C: Grigg, Martin, Ellis

HF: Edwards, Vickery, Deledio

FF: Lloyd, Riewoldt, Lennon

Foll: Maric, Cotchin, Miles

Int: Conca, McIntosh, Hunt, Townsend

Fringe: Bachelor, Astbury, Rioli, C.Ellis, Lambert, Hampson, Morris, McBean, Drummond, Menadue

Crystal Ball

New recruits Yarran and Townsend will be raring to impress their new supporters and should help the Tigers with some depth this season. I’m very interested to see how the former Blue goes particularly and I’m sure Motts is too!

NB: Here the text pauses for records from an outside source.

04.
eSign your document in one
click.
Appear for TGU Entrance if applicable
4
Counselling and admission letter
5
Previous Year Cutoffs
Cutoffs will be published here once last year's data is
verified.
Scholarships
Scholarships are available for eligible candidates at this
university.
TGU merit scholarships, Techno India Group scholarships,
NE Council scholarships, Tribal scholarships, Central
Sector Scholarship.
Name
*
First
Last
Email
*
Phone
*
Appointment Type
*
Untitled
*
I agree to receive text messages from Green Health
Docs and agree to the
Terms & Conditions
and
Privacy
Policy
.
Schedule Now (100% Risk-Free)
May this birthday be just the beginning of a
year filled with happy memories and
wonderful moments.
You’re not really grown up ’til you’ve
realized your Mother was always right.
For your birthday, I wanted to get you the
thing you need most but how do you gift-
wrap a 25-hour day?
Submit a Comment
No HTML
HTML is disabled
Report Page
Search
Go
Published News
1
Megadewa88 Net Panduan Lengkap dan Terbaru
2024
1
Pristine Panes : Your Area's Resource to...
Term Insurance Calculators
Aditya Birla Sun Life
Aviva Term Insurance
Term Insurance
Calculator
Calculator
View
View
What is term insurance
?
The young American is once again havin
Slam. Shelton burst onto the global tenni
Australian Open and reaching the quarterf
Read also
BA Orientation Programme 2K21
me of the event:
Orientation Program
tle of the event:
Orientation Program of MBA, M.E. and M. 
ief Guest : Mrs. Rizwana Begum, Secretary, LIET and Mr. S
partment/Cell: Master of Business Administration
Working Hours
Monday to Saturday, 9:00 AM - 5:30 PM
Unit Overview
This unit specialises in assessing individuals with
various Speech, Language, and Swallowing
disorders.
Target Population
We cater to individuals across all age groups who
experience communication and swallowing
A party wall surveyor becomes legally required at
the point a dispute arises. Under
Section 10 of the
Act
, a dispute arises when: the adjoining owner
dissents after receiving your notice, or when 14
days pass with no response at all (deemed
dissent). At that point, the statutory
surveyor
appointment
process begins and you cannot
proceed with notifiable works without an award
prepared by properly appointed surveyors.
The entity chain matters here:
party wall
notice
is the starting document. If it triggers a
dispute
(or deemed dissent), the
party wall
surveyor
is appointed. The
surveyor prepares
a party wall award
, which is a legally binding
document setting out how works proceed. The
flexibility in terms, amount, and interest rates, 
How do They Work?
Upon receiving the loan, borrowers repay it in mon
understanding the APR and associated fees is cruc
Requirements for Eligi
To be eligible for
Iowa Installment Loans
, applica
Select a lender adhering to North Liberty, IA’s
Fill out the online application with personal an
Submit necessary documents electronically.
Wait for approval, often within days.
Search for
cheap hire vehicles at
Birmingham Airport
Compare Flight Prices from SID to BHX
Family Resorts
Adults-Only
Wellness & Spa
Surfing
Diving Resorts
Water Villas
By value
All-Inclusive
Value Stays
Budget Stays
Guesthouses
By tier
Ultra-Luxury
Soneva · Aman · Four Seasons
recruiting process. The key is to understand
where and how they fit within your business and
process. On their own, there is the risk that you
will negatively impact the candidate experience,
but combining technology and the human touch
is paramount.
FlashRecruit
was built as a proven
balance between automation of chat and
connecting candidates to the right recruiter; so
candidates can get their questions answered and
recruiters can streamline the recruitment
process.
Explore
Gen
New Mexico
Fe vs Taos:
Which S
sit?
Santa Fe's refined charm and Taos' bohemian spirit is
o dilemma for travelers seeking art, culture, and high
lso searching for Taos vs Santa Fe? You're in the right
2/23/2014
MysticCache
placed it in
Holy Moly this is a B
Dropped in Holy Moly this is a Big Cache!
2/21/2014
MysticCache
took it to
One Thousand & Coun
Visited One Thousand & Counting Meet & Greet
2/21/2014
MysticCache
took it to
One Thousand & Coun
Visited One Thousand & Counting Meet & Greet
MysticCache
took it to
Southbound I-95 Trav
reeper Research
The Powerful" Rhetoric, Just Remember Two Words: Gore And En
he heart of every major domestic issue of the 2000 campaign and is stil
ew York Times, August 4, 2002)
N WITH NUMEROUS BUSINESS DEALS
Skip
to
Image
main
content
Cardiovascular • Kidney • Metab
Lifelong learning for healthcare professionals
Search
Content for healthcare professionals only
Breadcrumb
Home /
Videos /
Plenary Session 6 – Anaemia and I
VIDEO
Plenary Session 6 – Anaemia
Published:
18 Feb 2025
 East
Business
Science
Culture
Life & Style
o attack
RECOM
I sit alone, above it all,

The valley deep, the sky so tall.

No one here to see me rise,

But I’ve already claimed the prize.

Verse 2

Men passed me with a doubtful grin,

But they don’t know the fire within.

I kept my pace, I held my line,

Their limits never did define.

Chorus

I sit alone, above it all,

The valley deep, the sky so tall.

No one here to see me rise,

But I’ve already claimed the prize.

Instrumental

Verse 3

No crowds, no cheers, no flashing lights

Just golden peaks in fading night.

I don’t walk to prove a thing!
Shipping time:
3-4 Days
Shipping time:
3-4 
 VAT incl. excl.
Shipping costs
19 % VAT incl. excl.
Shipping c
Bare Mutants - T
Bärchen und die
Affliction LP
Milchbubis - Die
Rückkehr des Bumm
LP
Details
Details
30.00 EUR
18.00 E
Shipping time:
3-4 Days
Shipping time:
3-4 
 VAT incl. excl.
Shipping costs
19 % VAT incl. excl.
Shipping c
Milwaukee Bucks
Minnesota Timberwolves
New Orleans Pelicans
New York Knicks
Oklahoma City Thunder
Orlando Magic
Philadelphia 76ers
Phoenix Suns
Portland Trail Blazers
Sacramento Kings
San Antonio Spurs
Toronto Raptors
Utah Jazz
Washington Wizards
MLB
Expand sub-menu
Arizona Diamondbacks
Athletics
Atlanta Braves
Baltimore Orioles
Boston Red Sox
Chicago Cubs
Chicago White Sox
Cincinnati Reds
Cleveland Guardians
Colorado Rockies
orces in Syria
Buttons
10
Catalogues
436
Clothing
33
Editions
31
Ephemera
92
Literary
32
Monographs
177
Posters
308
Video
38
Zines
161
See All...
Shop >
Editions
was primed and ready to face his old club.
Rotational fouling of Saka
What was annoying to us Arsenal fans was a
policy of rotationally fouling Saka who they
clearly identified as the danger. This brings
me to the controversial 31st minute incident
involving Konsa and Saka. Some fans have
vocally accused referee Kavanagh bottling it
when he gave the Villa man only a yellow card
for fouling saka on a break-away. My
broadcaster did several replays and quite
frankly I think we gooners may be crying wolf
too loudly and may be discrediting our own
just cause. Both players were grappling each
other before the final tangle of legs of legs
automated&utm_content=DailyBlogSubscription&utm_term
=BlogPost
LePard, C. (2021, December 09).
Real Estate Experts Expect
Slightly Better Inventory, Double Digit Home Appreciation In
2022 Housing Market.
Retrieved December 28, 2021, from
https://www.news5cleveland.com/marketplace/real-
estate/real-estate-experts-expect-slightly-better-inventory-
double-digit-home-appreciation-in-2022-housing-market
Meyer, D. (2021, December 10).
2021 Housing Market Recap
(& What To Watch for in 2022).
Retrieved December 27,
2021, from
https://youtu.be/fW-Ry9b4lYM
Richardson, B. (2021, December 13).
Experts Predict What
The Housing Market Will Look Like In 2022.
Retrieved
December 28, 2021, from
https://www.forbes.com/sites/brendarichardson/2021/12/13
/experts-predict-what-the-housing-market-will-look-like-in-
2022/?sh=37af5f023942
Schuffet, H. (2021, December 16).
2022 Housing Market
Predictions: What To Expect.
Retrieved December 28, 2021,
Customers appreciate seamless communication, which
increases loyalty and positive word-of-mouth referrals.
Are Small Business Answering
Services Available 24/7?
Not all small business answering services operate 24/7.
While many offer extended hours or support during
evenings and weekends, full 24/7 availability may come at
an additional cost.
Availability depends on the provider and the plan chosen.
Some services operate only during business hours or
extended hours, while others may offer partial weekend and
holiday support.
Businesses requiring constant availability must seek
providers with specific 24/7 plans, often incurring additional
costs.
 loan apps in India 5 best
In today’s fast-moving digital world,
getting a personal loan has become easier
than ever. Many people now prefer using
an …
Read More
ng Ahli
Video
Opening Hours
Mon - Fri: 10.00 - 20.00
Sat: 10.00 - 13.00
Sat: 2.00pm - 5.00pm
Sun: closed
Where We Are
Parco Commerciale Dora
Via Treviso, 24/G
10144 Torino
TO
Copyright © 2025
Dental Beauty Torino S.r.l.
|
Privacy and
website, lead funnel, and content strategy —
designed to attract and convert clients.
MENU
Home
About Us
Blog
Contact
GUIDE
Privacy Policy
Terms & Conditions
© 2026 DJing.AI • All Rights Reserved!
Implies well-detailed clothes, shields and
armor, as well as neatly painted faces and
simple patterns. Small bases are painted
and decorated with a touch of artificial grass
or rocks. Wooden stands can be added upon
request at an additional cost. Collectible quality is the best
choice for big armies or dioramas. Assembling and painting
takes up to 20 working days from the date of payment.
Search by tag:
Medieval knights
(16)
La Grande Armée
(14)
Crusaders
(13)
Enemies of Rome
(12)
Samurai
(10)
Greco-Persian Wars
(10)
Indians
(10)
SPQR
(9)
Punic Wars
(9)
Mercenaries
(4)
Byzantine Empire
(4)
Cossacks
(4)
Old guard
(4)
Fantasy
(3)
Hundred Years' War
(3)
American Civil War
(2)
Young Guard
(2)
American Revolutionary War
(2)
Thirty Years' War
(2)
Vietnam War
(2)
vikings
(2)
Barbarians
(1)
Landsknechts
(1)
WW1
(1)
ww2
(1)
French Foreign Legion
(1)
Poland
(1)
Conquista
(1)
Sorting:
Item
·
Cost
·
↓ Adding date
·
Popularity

With strong finishes to each of the last two seasons knocking on the door to the Top 4, Dimma’s men have every chance of ending the season with the double chance in finals if the door stays ajar for long enough. (Am I being too optimistic?!). Realistically, the Tigers might be only good enough to end the year in 5th-8th and have to nervously fight it out in an Elimination Final.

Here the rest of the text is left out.